═══ PROVIDED RECORDS

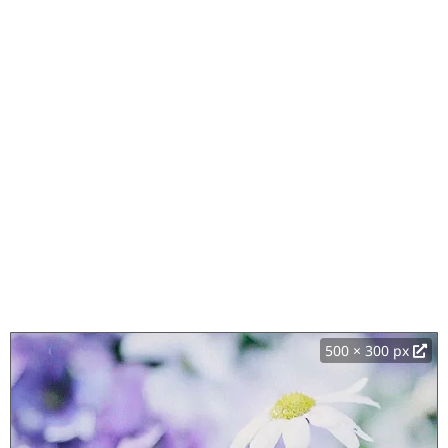
500 × 300 px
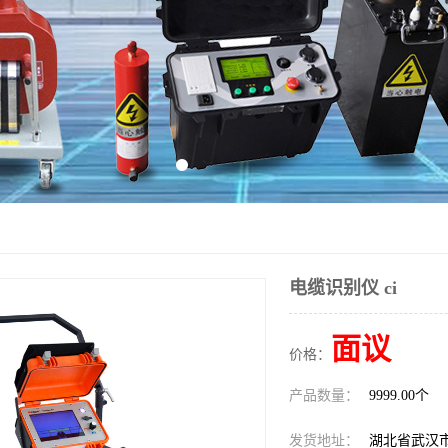
电缆识别仪 ci
面议
价格：
产品数量：
9999.00个
发货地址：
湖北省武汉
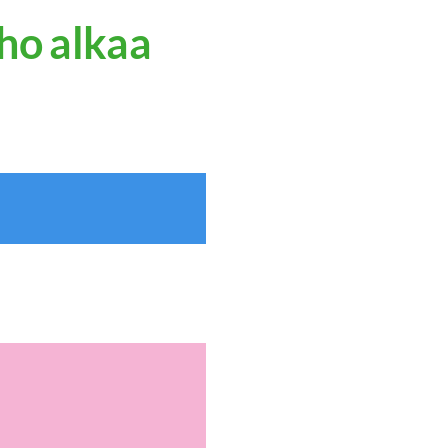
ho alkaa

══════

EXERCISE BRIEF:
From the first line to the last, write out the data exactly, dropping any pictures.

RESPONSE TO THE EXERCISE:
500 × 300 px
电缆识别仪 ci
面议
价格：
产品数量：
9999.00个
发货地址：
湖北省武汉
ho alkaa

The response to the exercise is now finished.